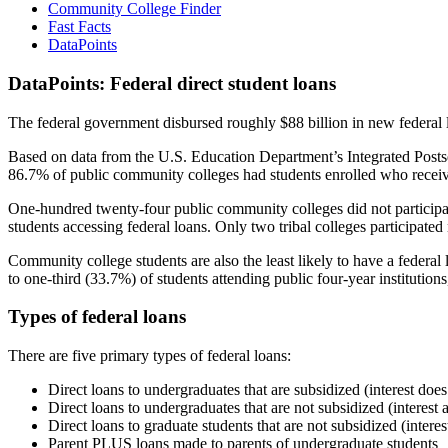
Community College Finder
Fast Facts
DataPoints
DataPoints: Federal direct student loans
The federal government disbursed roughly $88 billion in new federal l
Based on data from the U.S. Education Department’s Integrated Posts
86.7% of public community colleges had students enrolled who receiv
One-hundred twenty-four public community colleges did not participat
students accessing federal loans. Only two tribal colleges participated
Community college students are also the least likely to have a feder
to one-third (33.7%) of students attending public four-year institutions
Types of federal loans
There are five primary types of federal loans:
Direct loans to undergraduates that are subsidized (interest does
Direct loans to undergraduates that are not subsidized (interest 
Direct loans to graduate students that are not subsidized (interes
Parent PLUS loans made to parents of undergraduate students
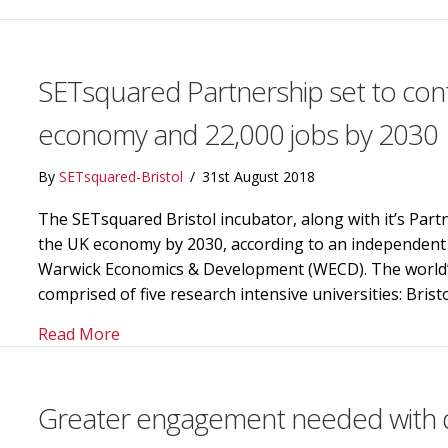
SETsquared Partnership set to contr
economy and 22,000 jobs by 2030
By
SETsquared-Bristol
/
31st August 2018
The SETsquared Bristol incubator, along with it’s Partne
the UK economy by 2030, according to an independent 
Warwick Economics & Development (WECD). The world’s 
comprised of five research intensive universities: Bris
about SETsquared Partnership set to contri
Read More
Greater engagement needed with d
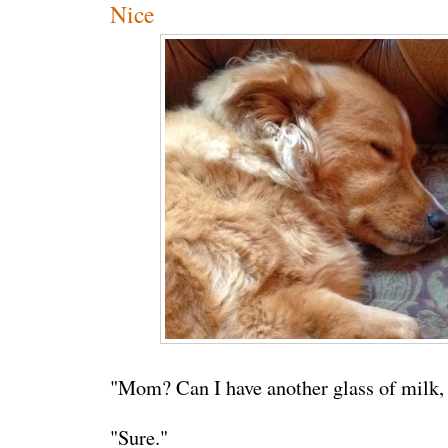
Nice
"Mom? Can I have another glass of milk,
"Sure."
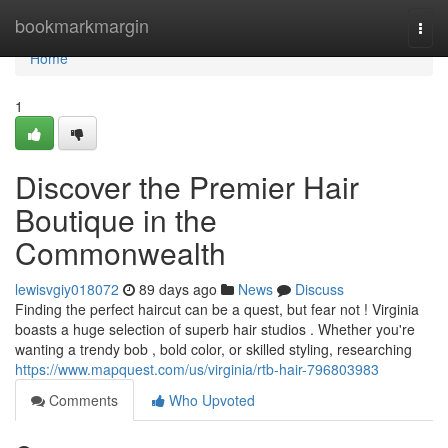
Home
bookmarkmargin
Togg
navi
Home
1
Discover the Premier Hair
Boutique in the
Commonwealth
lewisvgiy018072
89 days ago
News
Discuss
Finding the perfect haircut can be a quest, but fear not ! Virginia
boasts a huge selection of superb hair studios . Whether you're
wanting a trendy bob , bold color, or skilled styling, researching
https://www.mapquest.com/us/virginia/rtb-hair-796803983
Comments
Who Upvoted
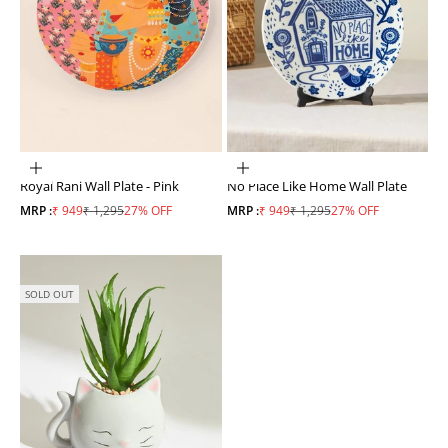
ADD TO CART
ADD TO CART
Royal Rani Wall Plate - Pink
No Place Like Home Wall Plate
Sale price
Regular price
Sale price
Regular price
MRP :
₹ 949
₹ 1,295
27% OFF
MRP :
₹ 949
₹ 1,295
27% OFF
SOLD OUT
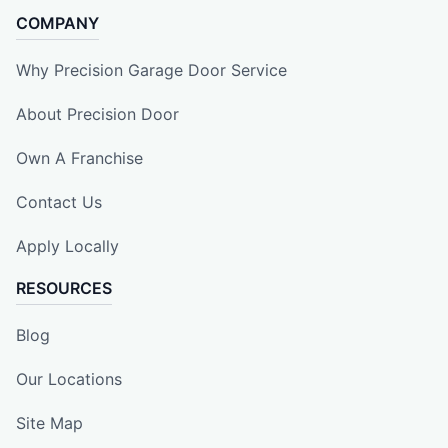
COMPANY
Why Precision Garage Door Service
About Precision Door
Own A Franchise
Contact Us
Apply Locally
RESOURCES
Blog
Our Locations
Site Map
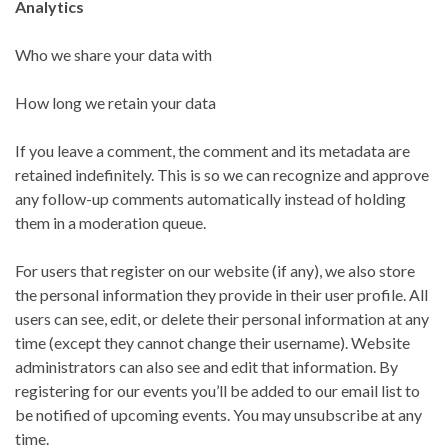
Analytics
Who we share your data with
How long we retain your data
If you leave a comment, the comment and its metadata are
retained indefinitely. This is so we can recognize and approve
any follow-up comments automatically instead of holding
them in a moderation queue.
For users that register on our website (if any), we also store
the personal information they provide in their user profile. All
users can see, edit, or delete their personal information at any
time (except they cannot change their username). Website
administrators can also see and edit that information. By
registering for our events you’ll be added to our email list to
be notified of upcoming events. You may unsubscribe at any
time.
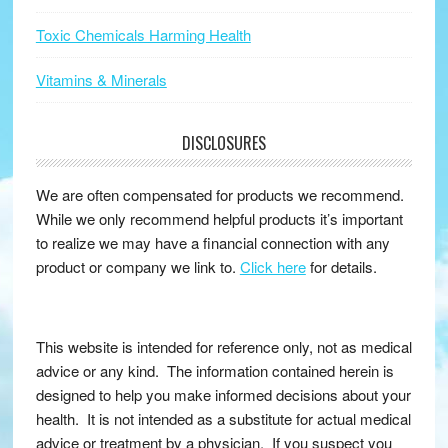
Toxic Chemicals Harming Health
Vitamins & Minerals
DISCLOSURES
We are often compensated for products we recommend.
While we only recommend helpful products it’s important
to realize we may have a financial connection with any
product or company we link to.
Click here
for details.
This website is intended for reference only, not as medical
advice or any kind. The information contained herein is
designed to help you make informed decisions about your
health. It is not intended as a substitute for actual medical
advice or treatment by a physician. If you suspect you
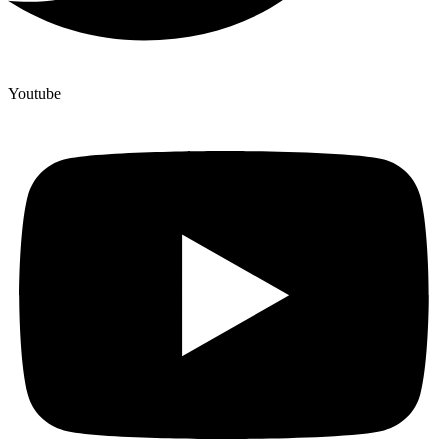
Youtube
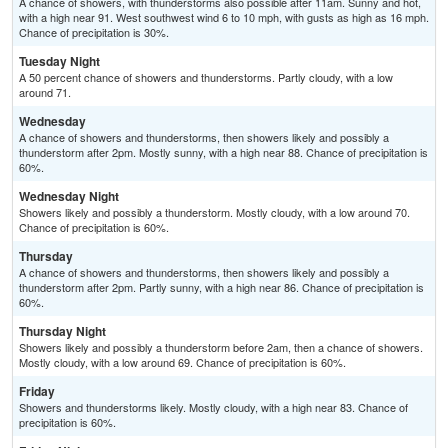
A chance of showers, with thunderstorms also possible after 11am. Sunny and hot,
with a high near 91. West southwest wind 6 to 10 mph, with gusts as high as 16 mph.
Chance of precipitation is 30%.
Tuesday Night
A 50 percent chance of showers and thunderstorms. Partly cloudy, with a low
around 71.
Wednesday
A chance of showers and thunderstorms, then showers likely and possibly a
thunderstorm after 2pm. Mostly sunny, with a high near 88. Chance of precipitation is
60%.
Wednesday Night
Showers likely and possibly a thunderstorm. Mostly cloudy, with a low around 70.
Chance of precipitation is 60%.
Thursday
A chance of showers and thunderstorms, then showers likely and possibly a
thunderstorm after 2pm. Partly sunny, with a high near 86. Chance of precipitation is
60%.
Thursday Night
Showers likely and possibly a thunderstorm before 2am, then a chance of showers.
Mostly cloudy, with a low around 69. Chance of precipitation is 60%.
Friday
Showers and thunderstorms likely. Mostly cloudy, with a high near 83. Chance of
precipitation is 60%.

# # # #

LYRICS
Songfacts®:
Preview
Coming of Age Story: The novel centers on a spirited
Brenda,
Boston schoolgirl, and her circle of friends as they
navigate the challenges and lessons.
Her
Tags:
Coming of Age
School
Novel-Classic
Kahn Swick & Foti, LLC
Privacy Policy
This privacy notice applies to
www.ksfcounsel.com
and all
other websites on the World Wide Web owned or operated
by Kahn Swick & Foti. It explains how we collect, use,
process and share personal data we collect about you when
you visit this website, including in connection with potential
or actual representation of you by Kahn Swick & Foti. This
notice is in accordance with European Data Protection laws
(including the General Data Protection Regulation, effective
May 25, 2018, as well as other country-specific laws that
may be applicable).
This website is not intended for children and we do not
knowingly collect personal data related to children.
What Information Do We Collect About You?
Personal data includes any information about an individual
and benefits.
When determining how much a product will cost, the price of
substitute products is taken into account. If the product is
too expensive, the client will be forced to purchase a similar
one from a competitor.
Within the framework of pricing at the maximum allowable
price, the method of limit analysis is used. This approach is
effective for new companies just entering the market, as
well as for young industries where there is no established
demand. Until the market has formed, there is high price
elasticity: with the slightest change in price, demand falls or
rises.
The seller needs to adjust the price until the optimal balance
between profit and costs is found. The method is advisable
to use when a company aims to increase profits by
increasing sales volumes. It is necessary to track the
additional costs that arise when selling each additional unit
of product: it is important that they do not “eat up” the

# # # #

• [Task brief] Output exactly the stretch of the listing that begins at the line containing "The federal government" and ends at the line containing "wanting a trendy", both kept. Omit pictures and everything else.

• [Problem solution]
The federal government disbursed roughly $88 billion in new federal l
Based on data from the U.S. Education Department’s Integrated Posts
86.7% of public community colleges had students enrolled who receiv
One-hundred twenty-four public community colleges did not participat
students accessing federal loans. Only two tribal colleges participated
Community college students are also the least likely to have a feder
to one-third (33.7%) of students attending public four-year institutions
Types of federal loans
There are five primary types of federal loans:
Direct loans to undergraduates that are subsidized (interest does
Direct loans to undergraduates that are not subsidized (interest 
Direct loans to graduate students that are not subsidized (interes
Parent PLUS loans made to parents of undergraduate students
SETsquared Partnership set to contr
economy and 22,000 jobs by 2030
By
SETsquared-Bristol
/
31st August 2018
The SETsquared Bristol incubator, along with it’s Partne
the UK economy by 2030, according to an independent 
Warwick Economics & Development (WECD). The world’s 
comprised of five research intensive universities: Bris
about SETsquared Partnership set to contri
Read More
Greater engagement needed with d
Nice
"Mom? Can I have another glass of milk,
"Sure."
Home
bookmarkmargin
Togg
navi
Home
1
Discover the Premier Hair
Boutique in the
Commonwealth
lewisvgiy018072
89 days ago
News
Discuss
Finding the perfect haircut can be a quest, but fear not ! Virginia
boasts a huge selection of superb hair studios . Whether you're
wanting a trendy bob , bold color, or skilled styling, researching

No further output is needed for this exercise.